[[ INFORMATION open ]]

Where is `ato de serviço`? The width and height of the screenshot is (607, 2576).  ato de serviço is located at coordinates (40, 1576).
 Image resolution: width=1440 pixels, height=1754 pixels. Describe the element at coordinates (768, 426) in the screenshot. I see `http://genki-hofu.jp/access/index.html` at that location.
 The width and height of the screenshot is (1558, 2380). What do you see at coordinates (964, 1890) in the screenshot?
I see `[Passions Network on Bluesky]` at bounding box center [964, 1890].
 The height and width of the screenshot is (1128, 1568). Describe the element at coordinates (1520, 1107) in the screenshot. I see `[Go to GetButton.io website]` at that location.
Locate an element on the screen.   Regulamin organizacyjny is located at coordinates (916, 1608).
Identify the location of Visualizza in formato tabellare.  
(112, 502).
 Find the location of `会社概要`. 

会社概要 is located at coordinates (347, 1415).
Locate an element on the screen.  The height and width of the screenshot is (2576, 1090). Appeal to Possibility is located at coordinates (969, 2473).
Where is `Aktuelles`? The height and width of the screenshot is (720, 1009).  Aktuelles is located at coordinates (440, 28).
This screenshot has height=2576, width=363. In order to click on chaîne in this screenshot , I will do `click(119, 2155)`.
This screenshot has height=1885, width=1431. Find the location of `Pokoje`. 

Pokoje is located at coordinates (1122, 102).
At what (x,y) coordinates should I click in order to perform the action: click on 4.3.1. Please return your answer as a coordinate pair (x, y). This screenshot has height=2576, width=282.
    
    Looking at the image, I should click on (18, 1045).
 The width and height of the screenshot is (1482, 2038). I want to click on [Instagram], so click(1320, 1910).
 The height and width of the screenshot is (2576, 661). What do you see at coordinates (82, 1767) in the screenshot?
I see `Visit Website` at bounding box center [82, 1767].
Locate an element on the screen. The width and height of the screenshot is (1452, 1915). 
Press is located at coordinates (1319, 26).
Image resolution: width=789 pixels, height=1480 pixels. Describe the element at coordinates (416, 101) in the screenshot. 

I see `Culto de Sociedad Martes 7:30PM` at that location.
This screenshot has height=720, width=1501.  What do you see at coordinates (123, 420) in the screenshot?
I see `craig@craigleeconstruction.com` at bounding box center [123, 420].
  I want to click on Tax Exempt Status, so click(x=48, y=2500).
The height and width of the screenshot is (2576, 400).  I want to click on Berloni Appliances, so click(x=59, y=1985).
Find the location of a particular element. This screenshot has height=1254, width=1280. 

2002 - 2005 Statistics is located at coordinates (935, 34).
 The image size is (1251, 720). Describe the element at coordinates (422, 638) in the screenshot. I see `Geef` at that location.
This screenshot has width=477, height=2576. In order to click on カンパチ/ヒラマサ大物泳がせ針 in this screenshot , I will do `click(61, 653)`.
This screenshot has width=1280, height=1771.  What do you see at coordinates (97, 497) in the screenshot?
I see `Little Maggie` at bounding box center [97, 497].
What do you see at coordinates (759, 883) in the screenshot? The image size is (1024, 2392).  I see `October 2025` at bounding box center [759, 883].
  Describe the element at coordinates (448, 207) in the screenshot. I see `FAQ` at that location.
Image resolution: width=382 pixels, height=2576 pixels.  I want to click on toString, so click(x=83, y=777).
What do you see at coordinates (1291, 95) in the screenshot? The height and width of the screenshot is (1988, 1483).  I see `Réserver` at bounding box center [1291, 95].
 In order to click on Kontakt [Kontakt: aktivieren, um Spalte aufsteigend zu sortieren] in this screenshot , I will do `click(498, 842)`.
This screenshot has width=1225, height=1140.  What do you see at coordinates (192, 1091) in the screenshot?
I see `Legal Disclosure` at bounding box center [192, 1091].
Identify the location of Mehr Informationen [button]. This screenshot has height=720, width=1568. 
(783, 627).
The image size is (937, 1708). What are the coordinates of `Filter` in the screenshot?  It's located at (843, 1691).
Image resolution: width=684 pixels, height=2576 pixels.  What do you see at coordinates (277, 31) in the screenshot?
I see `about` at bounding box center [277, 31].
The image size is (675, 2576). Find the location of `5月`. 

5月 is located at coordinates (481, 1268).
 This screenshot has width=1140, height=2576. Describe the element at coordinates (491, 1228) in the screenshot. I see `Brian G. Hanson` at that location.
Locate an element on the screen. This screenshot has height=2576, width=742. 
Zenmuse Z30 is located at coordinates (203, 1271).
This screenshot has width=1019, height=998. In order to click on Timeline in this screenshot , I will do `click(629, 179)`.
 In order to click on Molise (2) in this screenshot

[[ INFORMATION closed ]]

- [DIRECTIONS]
Give every entry back unchanged. Leave none out.

- [WRITTEN RESPONSE]
Where is `ato de serviço`? The width and height of the screenshot is (607, 2576).  ato de serviço is located at coordinates (40, 1576).
 Image resolution: width=1440 pixels, height=1754 pixels. Describe the element at coordinates (768, 426) in the screenshot. I see `http://genki-hofu.jp/access/index.html` at that location.
 The width and height of the screenshot is (1558, 2380). What do you see at coordinates (964, 1890) in the screenshot?
I see `[Passions Network on Bluesky]` at bounding box center [964, 1890].
 The height and width of the screenshot is (1128, 1568). Describe the element at coordinates (1520, 1107) in the screenshot. I see `[Go to GetButton.io website]` at that location.
Locate an element on the screen.   Regulamin organizacyjny is located at coordinates (916, 1608).
Identify the location of Visualizza in formato tabellare.  
(112, 502).
 Find the location of `会社概要`. 

会社概要 is located at coordinates (347, 1415).
Locate an element on the screen.  The height and width of the screenshot is (2576, 1090). Appeal to Possibility is located at coordinates (969, 2473).
Where is `Aktuelles`? The height and width of the screenshot is (720, 1009).  Aktuelles is located at coordinates (440, 28).
This screenshot has height=2576, width=363. In order to click on chaîne in this screenshot , I will do `click(119, 2155)`.
This screenshot has height=1885, width=1431. Find the location of `Pokoje`. 

Pokoje is located at coordinates (1122, 102).
At what (x,y) coordinates should I click in order to perform the action: click on 4.3.1. Please return your answer as a coordinate pair (x, y). This screenshot has height=2576, width=282.
    
    Looking at the image, I should click on (18, 1045).
 The width and height of the screenshot is (1482, 2038). I want to click on [Instagram], so click(1320, 1910).
 The height and width of the screenshot is (2576, 661). What do you see at coordinates (82, 1767) in the screenshot?
I see `Visit Website` at bounding box center [82, 1767].
Locate an element on the screen. The width and height of the screenshot is (1452, 1915). 
Press is located at coordinates (1319, 26).
Image resolution: width=789 pixels, height=1480 pixels. Describe the element at coordinates (416, 101) in the screenshot. 

I see `Culto de Sociedad Martes 7:30PM` at that location.
This screenshot has height=720, width=1501.  What do you see at coordinates (123, 420) in the screenshot?
I see `craig@craigleeconstruction.com` at bounding box center [123, 420].
  I want to click on Tax Exempt Status, so click(x=48, y=2500).
The height and width of the screenshot is (2576, 400).  I want to click on Berloni Appliances, so click(x=59, y=1985).
Find the location of a particular element. This screenshot has height=1254, width=1280. 

2002 - 2005 Statistics is located at coordinates (935, 34).
 The image size is (1251, 720). Describe the element at coordinates (422, 638) in the screenshot. I see `Geef` at that location.
This screenshot has width=477, height=2576. In order to click on カンパチ/ヒラマサ大物泳がせ針 in this screenshot , I will do `click(61, 653)`.
This screenshot has width=1280, height=1771.  What do you see at coordinates (97, 497) in the screenshot?
I see `Little Maggie` at bounding box center [97, 497].
What do you see at coordinates (759, 883) in the screenshot? The image size is (1024, 2392).  I see `October 2025` at bounding box center [759, 883].
  Describe the element at coordinates (448, 207) in the screenshot. I see `FAQ` at that location.
Image resolution: width=382 pixels, height=2576 pixels.  I want to click on toString, so click(x=83, y=777).
What do you see at coordinates (1291, 95) in the screenshot? The height and width of the screenshot is (1988, 1483).  I see `Réserver` at bounding box center [1291, 95].
 In order to click on Kontakt [Kontakt: aktivieren, um Spalte aufsteigend zu sortieren] in this screenshot , I will do `click(498, 842)`.
This screenshot has width=1225, height=1140.  What do you see at coordinates (192, 1091) in the screenshot?
I see `Legal Disclosure` at bounding box center [192, 1091].
Identify the location of Mehr Informationen [button]. This screenshot has height=720, width=1568. 
(783, 627).
The image size is (937, 1708). What are the coordinates of `Filter` in the screenshot?  It's located at (843, 1691).
Image resolution: width=684 pixels, height=2576 pixels.  What do you see at coordinates (277, 31) in the screenshot?
I see `about` at bounding box center [277, 31].
The image size is (675, 2576). Find the location of `5月`. 

5月 is located at coordinates (481, 1268).
 This screenshot has width=1140, height=2576. Describe the element at coordinates (491, 1228) in the screenshot. I see `Brian G. Hanson` at that location.
Locate an element on the screen. This screenshot has height=2576, width=742. 
Zenmuse Z30 is located at coordinates (203, 1271).
This screenshot has width=1019, height=998. In order to click on Timeline in this screenshot , I will do `click(629, 179)`.
 In order to click on Molise (2) in this screenshot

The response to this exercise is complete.